Un troisième concept critique à comprendre est la “base de données réseau” d’I2P (ou “netDb”) — une paire d’algorithmes utilisés pour partager les métadonnées du réseau. Les deux types de métadonnées transportées sont “routerInfo” et “leaseSets” — le routerInfo fournit aux routers les données nécessaires pour contacter un router particulier (leurs clés publiques, adresses de transport, etc.), tandis que le leaseSet fournit aux routers les informations nécessaires pour contacter une destination particulière. Un leaseSet contient un certain nombre de “leases” (baux). Chacun de ces baux spécifie une passerelle de tunnel, qui permet d’atteindre une destination spécifique. Les informations complètes contenues dans un bail :

  • Passerelle d’entrée pour un tunnel qui permet d’atteindre une destination spécifique.
  • Moment où un tunnel expire.
  • Paire de clés publiques permettant de chiffrer les messages (à envoyer à travers le tunnel et atteindre la destination).

Les routers eux-mêmes envoient leurs routerInfo directement au netDb, tandis que les leaseSets sont envoyés via des tunnels sortants (les leaseSets doivent être envoyés de manière anonyme pour éviter de corréler un router avec ses leaseSets).

Nous pouvons combiner les concepts ci-dessus pour établir des connexions réussies dans le réseau.

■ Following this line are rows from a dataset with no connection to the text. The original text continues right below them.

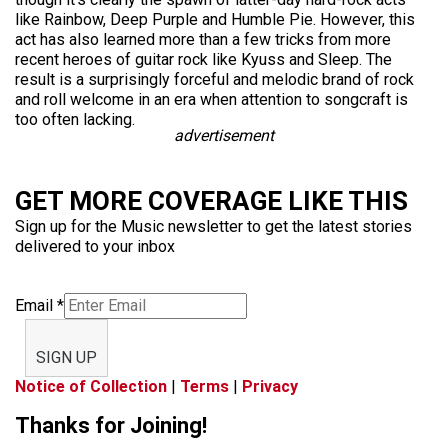
like Rainbow, Deep Purple and Humble Pie. However, this
act has also learned more than a few tricks from more
recent heroes of guitar rock like Kyuss and Sleep. The
result is a surprisingly forceful and melodic brand of rock
and roll welcome in an era when attention to songcraft is
too often lacking.
advertisement
GET MORE COVERAGE LIKE THIS
Sign up for the Music newsletter to get the latest stories
delivered to your inbox
Email
*
SIGN UP
Notice of Collection
|
Terms
|
Privacy
Thanks for Joining!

Pour construire ses propres tunnels entrants et sortants, Alice effectue une recherche dans la netDb pour collecter des routerInfo. De cette façon, elle rassemble des listes de pairs qu’elle peut utiliser comme relais dans ses tunnels. Elle peut ensuite envoyer un message de construction au premier relais, demandant la construction d’un tunnel et demandant à ce router de transmettre le message de construction, jusqu’à ce que le tunnel ait été construit.

Demander des informations sur d’autres routers

Build tunnel using router information
Figure 2 : Les informations du router sont utilisées pour construire des tunnels.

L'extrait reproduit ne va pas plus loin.